Americans are now more worried about the rise in the cost of living than they have been since January 1975, when the economy was suffering from double-digit inflation. A substantial 64 percent of the public feel that prices are rising more rapidly now than a year ago, up from 40 percent who felt that way last July.

Moreover, almost 8 out of 10 people expect prices to be rising as fast or faster a year from now. Last July, 59 percent felt this way about the outlook for prices.

People are inclined to take out their frustrations over inflation on President Carter, and this accounts for the lopsided 76 and 17 percent majority that gives him negative marks on "his handling of the economy." This latest result is a complete turnaround from a year ago, when Carter scored 47 to 46 percent positive. The President's economic rating is far lower than any other part of the record he has built to date.

In sharp contrast, the public appears to be considerably less worried about unemployment than it was last year. According to a recent Harris Survey of 1,508 adults nationwide, only 29 percent now report that joblessness in the areas where they live is increasing compared to a year ago. In February 1977 the figure was 46 percent. However, only 13 percent think the country will continue to show progress in reducing unemployment in the next 12 months.

These views about different aspects of the economy lead a 52 to 33 per cent majority to the opinion that the country is still in a recession. And by 49-24 percent, a plurality is convinced that there will be a recession a year from now. This represents the most gloomy economic outlook the American people have registered in more than two years.

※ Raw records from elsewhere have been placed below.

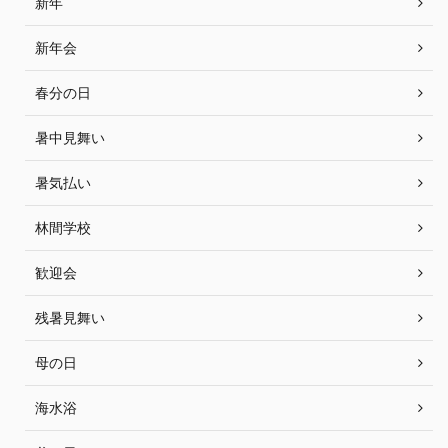
新年
新年会
春分の日
暑中見舞い
暑気払い
林間学校
歓迎会
残暑見舞い
母の日
海水浴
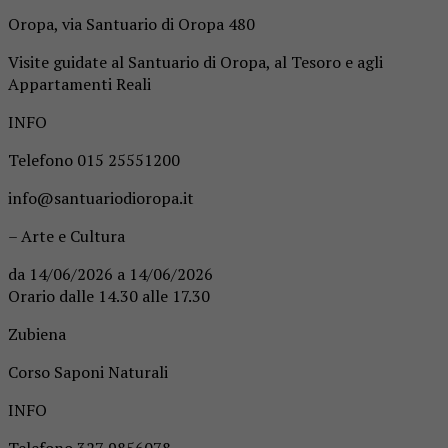
Oropa, via Santuario di Oropa 480
Visite guidate al Santuario di Oropa, al Tesoro e agli
Appartamenti Reali
INFO
Telefono 015 25551200
info@santuariodioropa.it
– Arte e Cultura
da 14/06/2026 a 14/06/2026
Orario dalle 14.30 alle 17.30
Zubiena
Corso Saponi Naturali
INFO
Telefono 327 9856078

The feelings of the public have long been at odds with the statistics of professional economists who proclaimed that the country had recovered by late 1975 and early 1976 from the most severe economic recession in the postwar era. The scar tissue from the traumatic period of double-digit inflation and high unemployment has not healed. Despite a marked improvement in the employment picture, Americans feel that rising inflation can deepen and prolong the economic bad times they feel they are suffering through.